Die verschwundenen Apfelgärten unserer Kindheit
Streuobstwiesen gehörten einst zum Landschaftsbild, heute sind sie beinahe ganz verschwunden. Dabei sind sie ökologisch wichtig, vor allem für bestimmte Bienenvölker. Das Land Bayern fördert deshalb Projekte, die sich um Pflege und Erhalt von Streuobstwiesen kümmern.
"Schauen Sie mal die schönen Bäume, die sind jetzt im dreizehnten Standjahr und wenn Sie die Blätter anschauen, die wachsen ganz gesund..."
Ottmar Fischer geht stolz durch die große Streuobstwiese. Er zeigt auf die einzelnen bis zu 15 Meter hohen Apfel- und Birnenbäume. Dazwischen stehen Bienenkästen. Das Gras reicht stellenweise bis zu den Knien:
"Wir haben viele seltene Sorten, zu den bekannteren gehört der Rheinische Winterrambour, den Berner Rosenapfel, wir haben den Roten Stettiner, das ist eine alte Sorte. Wir haben Sorten, die können Sie nicht mehr bekommen, das ist zum Beispiel der Zepfer. Wir haben zum Beispiel bei den Birnen den Trockenen Martin, das ist auch eine alte Sorte, wir haben den gestreiften Backapfel, die Römische Schmalzbirne und und und."
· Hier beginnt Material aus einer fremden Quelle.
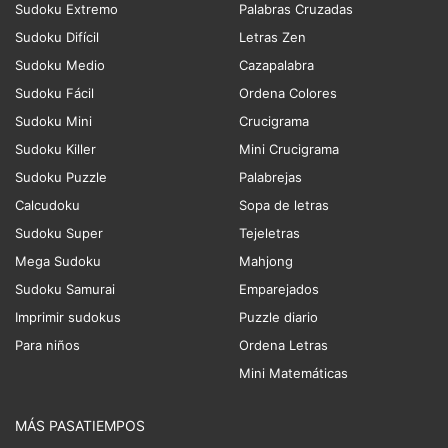
Sudoku Extremo
Palabras Cruzadas
Sudoku Difícil
Letras Zen
Sudoku Medio
Cazapalabra
Sudoku Fácil
Ordena Colores
Sudoku Mini
Crucigrama
Sudoku Killer
Mini Crucigrama
Sudoku Puzzle
Palabrejas
Calcudoku
Sopa de letras
Sudoku Super
Tejeletras
Mega Sudoku
Mahjong
Sudoku Samurai
Emparejados
Imprimir sudokus
Puzzle diario
Para niños
Ordena Letras
Mini Matemáticas
MÁS PASATIEMPOS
Die Streuobstwiesen von Hersbruck im Nürnberger Land liegen oberhalb des Ortes auf ehemaligen Getreideäckern. 1999 gründete sich hier eine der ältesten Streuobstinitiativen Bayerns, um die früher so zahlreichen Streuobstbäume zu erhalten und zu pflegen. 2003 übernahm der Verein die rund drei Hektar, auf denen 250 ältere und jüngere Bäume in lockeren Abständen stehen. Ausgleichsflächen, die sonst als Bauland genutzt worden wären:
"Hier haben wir so einen alten Kerl, ich vermute, der ist in meinem Alter und ich bin 70 Jahre. Hier nisten regelmäßig Meisen und andere Höhlenbrüter."
Interesse für Omas Garten
Schaut man in einen ganz normalen Supermarkt, könnte man glauben, es gäbe nur noch drei, vier Apfelsorten. Golden Delicious und Royal Gala, mehr ist nicht zu finden. Steht man jedoch auf den Streuobstwiesen von Hersbruck, reibt man sich verwundert die Augen. Äpfel in allen nur denkbaren Gelb-, Grün- und Rottönen, mit hellem oder ganz dunklem Fruchtfleisch, kräftiger Säure oder einem Hauch Vanille.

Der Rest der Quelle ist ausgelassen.